Different result size between SELECT * and SELECT COUNT(*) on Oracle - sql

I have an strange behavior on an oracle database. We make a huge insert of around 3.1 million records. Everything fine so far.
Shortly after the insert finished (around 1 too 10 minutes) I execute two statements.
SELECT COUNT(*) FROM TABLE
SELECT * FROM TABLE
The result from the first statement is fine it gives me the exact number of rows that was inserted.
The result from the second statement is now the problem. Depending on the time, the number of rows that are returned is for example around 500K lower than the result from the first statement. The difference of the two results is decreasing with time.

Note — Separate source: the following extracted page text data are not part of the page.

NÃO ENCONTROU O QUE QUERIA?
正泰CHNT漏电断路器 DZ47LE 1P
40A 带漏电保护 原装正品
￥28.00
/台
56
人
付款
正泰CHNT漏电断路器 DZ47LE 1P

So I have to wait 15 to 30 minutes before both statements return the same number of rows.
I already talked with the oracle dba about this issue but he has no idea how this could happen.

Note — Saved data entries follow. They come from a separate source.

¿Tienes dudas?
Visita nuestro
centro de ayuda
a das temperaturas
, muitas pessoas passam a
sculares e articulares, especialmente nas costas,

Any ideas, questions or suggestions?
Update
When I select only an index column I get the correct row count.
When I instead select an non index column I get again the wrong row count.

That doesn't sounds like a bug to me, if I understood you correctly, it just takes time for Oracle to fetch the entire table . After all, 3 Mil is not a small amount.

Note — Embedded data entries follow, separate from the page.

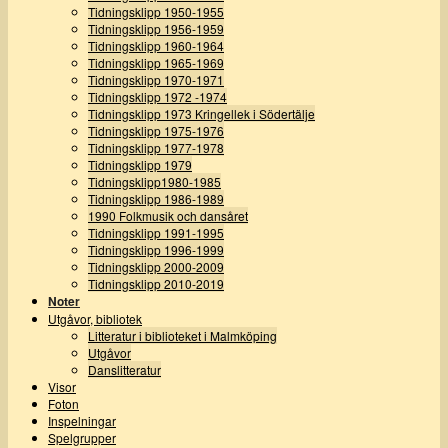
Tidningsklipp 1950-1955
Tidningsklipp 1956-1959
Tidningsklipp 1960-1964
Tidningsklipp 1965-1969
Tidningsklipp 1970-1971
Tidningsklipp 1972 -1974
Tidningsklipp 1973 Kringellek i Södertälje
Tidningsklipp 1975-1976
Tidningsklipp 1977-1978
Tidningsklipp 1979
Tidningsklipp1980-1985
Tidningsklipp 1986-1989
1990 Folkmusik och dansåret
Tidningsklipp 1991-1995
Tidningsklipp 1996-1999
Tidningsklipp 2000-2009
Tidningsklipp 2010-2019
Noter
Utgåvor, bibliotek
Litteratur i biblioteket i Malmköping
Utgåvor
Danslitteratur
Visor
Foton
Inspelningar
Spelgrupper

As opposed to count, which brings 1 record with the total number of rows.
If after some waiting, the number of records being output equals to the number that the count query returns, then everything is fine.

Have you already verified with these things:
1- Count single column instead of * ALL to verify both result
2- You can verify both queries result by adding where clause and gradually select more rows by removing conditions so that you can get the issue where it is returning different value from both.

I think you should check Execution plan to identify missing indexes to improve performance.
Add missing Indexes and check the result.
Why missing Indexes are impotent:
To count row, Oracle engine no need to go throw paging operation. But while fetching all the details from a table, it requires to go through paging.
And paging process depends on indexes created on a table to fetch the data effectively and fast.
So to decrease time for your second statement, you should find missing indexes and create those indexes.
How to Find Missing Indexes:
You can start with DBA_HIST_ACTIVE_SESS_HISTORY, and look at all statements that contain that type of hint.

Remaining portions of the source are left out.